● What you have to do
Copy out the entries that follow, exactly as written.

● Exercise data
* * *

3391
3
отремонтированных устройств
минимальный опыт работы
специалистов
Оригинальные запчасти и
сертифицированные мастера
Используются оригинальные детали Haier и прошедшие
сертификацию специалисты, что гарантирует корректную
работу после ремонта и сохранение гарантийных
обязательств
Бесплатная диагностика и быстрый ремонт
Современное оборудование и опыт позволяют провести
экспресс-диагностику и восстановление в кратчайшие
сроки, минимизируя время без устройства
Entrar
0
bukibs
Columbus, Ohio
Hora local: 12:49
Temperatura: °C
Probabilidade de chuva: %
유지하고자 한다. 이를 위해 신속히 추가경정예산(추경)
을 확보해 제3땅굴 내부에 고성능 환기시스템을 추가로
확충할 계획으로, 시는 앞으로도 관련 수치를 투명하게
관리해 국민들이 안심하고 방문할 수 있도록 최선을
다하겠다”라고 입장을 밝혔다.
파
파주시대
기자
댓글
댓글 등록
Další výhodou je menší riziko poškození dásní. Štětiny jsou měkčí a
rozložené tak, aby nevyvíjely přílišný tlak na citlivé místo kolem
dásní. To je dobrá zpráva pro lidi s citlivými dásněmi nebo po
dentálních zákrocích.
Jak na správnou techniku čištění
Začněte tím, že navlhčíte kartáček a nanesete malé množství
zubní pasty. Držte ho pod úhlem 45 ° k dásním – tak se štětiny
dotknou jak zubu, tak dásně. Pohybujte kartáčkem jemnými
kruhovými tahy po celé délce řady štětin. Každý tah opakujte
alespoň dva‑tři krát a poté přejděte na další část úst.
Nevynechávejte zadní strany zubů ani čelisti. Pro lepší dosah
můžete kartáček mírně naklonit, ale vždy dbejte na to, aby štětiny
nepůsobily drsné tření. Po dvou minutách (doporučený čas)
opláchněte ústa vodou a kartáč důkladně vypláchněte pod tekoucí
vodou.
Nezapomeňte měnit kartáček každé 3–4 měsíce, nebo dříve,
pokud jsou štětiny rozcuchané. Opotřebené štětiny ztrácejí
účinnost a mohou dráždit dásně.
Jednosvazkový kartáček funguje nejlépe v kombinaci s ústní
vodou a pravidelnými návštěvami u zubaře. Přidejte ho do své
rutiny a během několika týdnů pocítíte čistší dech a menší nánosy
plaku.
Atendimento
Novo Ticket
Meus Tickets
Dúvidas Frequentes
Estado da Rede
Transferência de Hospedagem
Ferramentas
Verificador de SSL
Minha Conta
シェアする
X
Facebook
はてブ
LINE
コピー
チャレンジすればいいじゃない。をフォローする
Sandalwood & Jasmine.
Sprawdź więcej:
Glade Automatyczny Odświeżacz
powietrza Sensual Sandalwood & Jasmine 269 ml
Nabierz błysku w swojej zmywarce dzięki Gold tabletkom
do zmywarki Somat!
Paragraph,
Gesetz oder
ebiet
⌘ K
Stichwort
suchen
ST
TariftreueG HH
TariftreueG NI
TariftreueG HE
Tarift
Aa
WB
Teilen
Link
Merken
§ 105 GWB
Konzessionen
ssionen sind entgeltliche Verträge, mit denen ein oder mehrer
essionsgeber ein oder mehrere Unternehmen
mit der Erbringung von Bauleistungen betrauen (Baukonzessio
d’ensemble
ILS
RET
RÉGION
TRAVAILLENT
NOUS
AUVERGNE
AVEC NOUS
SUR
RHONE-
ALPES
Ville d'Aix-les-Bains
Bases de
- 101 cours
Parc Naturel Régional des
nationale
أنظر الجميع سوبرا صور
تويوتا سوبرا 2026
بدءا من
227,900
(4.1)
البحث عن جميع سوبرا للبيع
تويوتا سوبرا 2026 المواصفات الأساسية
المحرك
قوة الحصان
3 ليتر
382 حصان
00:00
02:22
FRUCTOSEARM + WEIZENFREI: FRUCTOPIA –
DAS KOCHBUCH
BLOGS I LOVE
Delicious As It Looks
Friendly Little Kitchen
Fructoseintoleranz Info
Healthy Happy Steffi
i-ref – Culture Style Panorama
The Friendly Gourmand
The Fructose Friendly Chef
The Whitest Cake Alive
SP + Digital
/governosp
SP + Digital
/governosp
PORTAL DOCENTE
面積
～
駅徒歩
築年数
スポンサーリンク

* * *

● Task answer
3391
3
отремонтированных устройств
минимальный опыт работы
специалистов
Оригинальные запчасти и
сертифицированные мастера
Используются оригинальные детали Haier и прошедшие
сертификацию специалисты, что гарантирует корректную
работу после ремонта и сохранение гарантийных
обязательств
Бесплатная диагностика и быстрый ремонт
Современное оборудование и опыт позволяют провести
экспресс-диагностику и восстановление в кратчайшие
сроки, минимизируя время без устройства
Entrar
0
bukibs
Columbus, Ohio
Hora local: 12:49
Temperatura: °C
Probabilidade de chuva: %
유지하고자 한다. 이를 위해 신속히 추가경정예산(추경)
을 확보해 제3땅굴 내부에 고성능 환기시스템을 추가로
확충할 계획으로, 시는 앞으로도 관련 수치를 투명하게
관리해 국민들이 안심하고 방문할 수 있도록 최선을
다하겠다”라고 입장을 밝혔다.
파
파주시대
기자
댓글
댓글 등록
Další výhodou je menší riziko poškození dásní. Štětiny jsou měkčí a
rozložené tak, aby nevyvíjely přílišný tlak na citlivé místo kolem
dásní. To je dobrá zpráva pro lidi s citlivými dásněmi nebo po
dentálních zákrocích.
Jak na správnou techniku čištění
Začněte tím, že navlhčíte kartáček a nanesete malé množství
zubní pasty. Držte ho pod úhlem 45 ° k dásním – tak se štětiny
dotknou jak zubu, tak dásně. Pohybujte kartáčkem jemnými
kruhovými tahy po celé délce řady štětin. Každý tah opakujte
alespoň dva‑tři krát a poté přejděte na další část úst.
Nevynechávejte zadní strany zubů ani čelisti. Pro lepší dosah
můžete kartáček mírně naklonit, ale vždy dbejte na to, aby štětiny
nepůsobily drsné tření. Po dvou minutách (doporučený čas)
opláchněte ústa vodou a kartáč důkladně vypláchněte pod tekoucí
vodou.
Nezapomeňte měnit kartáček každé 3–4 měsíce, nebo dříve,
pokud jsou štětiny rozcuchané. Opotřebené štětiny ztrácejí
účinnost a mohou dráždit dásně.
Jednosvazkový kartáček funguje nejlépe v kombinaci s ústní
vodou a pravidelnými návštěvami u zubaře. Přidejte ho do své
rutiny a během několika týdnů pocítíte čistší dech a menší nánosy
plaku.
Atendimento
Novo Ticket
Meus Tickets
Dúvidas Frequentes
Estado da Rede
Transferência de Hospedagem
Ferramentas
Verificador de SSL
Minha Conta
シェアする
X
Facebook
はてブ
LINE
コピー
チャレンジすればいいじゃない。をフォローする
Sandalwood & Jasmine.
Sprawdź więcej:
Glade Automatyczny Odświeżacz
powietrza Sensual Sandalwood & Jasmine 269 ml
Nabierz błysku w swojej zmywarce dzięki Gold tabletkom
do zmywarki Somat!
Paragraph,
Gesetz oder
ebiet
⌘ K
Stichwort
suchen
ST
TariftreueG HH
TariftreueG NI
TariftreueG HE
Tarift
Aa
WB
Teilen
Link
Merken
§ 105 GWB
Konzessionen
ssionen sind entgeltliche Verträge, mit denen ein oder mehrer
essionsgeber ein oder mehrere Unternehmen
mit der Erbringung von Bauleistungen betrauen (Baukonzessio
d’ensemble
ILS
RET
RÉGION
TRAVAILLENT
NOUS
AUVERGNE
AVEC NOUS
SUR
RHONE-
ALPES
Ville d'Aix-les-Bains
Bases de
- 101 cours
Parc Naturel Régional des
nationale
أنظر الجميع سوبرا صور
تويوتا سوبرا 2026
بدءا من
227,900
(4.1)
البحث عن جميع سوبرا للبيع
تويوتا سوبرا 2026 المواصفات الأساسية
المحرك
قوة الحصان
3 ليتر
382 حصان
00:00
02:22
FRUCTOSEARM + WEIZENFREI: FRUCTOPIA –
DAS KOCHBUCH
BLOGS I LOVE
Delicious As It Looks
Friendly Little Kitchen
Fructoseintoleranz Info
Healthy Happy Steffi
i-ref – Culture Style Panorama
The Friendly Gourmand
The Fructose Friendly Chef
The Whitest Cake Alive
SP + Digital
/governosp
SP + Digital
/governosp
PORTAL DOCENTE
面積
～
駅徒歩
築年数
スポンサーリンク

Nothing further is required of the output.